What we do

Our main research focus can be broken down to this question:

How can we design environments that facilitate/enable learning, knowledge creation, innovation, and change?

We conceive of learning and change processes as ways of organizing our cognition, resulting in novel knowledge or innovation for a person or an organization. These processes are highly dependent upon the environments we are immersed in, the frameworks that constrain and often facilitate transformation. Knowing organizations as socio-epistemic environments are at the center of our attention: we are shaped by them and they are shaped by us.

Our research focus is on studying and designing environments that enable and facilitate processes of change, learning, innovation, and transformation (we refer to them as Enabling Spaces). We are doing research on and create environments supporting and integrating processes of knowledge creation and social dynamics. They comprise educational, organizational, work, and research contexts, in which we employ a variety of inter- and trans-disciplinary approaches, methods, and techniques.

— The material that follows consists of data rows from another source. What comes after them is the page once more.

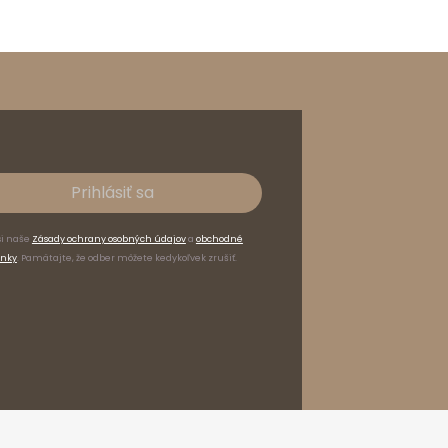
Prihlásiť sa
si naše
Zásady ochrany osobných údajov
a
obchodné
nky
. Pamätajte, že odber môžete kedykoľvek zrušiť.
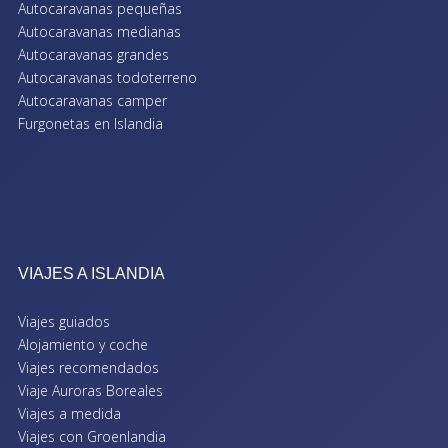
Autocaravanas pequeñas
Autocaravanas medianas
Autocaravanas grandes
Autocaravanas todoterreno
Autocaravanas camper
Furgonetas en Islandia
VIAJES A ISLANDIA
Viajes guiados
Alojamiento y coche
Viajes recomendados
Viaje Auroras Boreales
Viajes a medida
Viajes con Groenlandia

The OCKO research gruop is part of the Possibility Studies Network.

Main Topics

  • Knowledge (co-)creation in the contexts of (higher) education, work, and interdisciplinary research
  • Learning, change, transformation, and innovation in education and company settings
  • Instructional design and curriculum development
  • 4E (i.e., embodied, embedded, extended, enactive) and 4EA (& affective) cognition

Selected publications

  • Bottaro, G., K. Roetzer, A. Schönberg, and M.F. Peschl (2021). Lessons learned from Covid-19: How to design virtual enabling spaces for innovation teams. In J. Fritz and N. Tomaschek (Eds.), Konnektivität: Über die Zusammenarbeit in der virtuellen Welt. University – Society – Industry, pp. 213–230. Münster, New York: Waxmann.
  • Peschl, M.F., K. Roetzer, G. Bottaro, and A. Schönberg (2021). Creating novel knowledge by cooperating with each other, the world, and the future. In J. Fritz and N. Tomaschek (Eds.), Konnektivität: Über die Zusammenarbeit in der virtuellen Welt. University – Society – Industry, pp. 157–176. Münster, New York: Waxmann.
  • Zenk, L., N. Hynek, S.A. Krawinkler, M.F. Peschl et al. (2021). Supporting innovation processes using material artefacts: Comparing the use of LEGO bricks and moderation cards as boundary objects. Creativity and Innovation Management 2021, 1–15.
  • Peschl, M.F. (2020). Theory U: From potentials and co-becoming to bringing forth emergent innovation and shaping a thriving future. On what it means to "learn from the future as it emerges". In O. Gunnlaugson and W. Brendel (Eds.), Advances in Presencing (Vol 2), pp. 65–112. Vancouver: Trifoss Business Press.
  • Peschl, M.F. (2019). Design and innovation as co‐creating and co‐becoming with the future. Design Management Journal 14(1), 4–14.
  • Peschl, M.F., K. Rötzer, G. Bottaro, and M. Hartner-Tiefenthaler (2019). The role of the shift from I-to-We and Theory-U in overcoming 21st century illiteracies. In O. Gunnlaugson and W. Brendel (Eds.), Advances in Presencing (Vol 1), pp. 161–210. Vancouver: Trifoss Business Press.
  • Peschl, M.F. (2019). Unlearning towards an uncertain future: on the back end of future-driven unlearning. The Learning Organization 26(5), 454–469.
  • Hartner-Tiefenthaler, M., K. Rötzer, G. Bottaro, and M.F. Peschl (2018). When relational and epistemological uncertainty act as driving forces in collaborative knowledge creation processes among university students. Thinking Skills and Creativity 28(June 2018), 21–40.
  • Peschl, M.F., G. Bottaro, M Hartner-Tiefenthaler, and K. Rötzer (2014). Learning how to innovate as a socio-epistemological process of co-creation. Towards a constructivist teaching strategy for innovation. Constructivist Foundations 9(3), 421–433.
  • Zimmermann, E., M.F. Peschl, and B. Römmer-Nossek (2010). Constructivist curriculum design for the interdisciplinary study programme MEi:CogSci. A case study. Constructivist Foundations 5(3), 144–157.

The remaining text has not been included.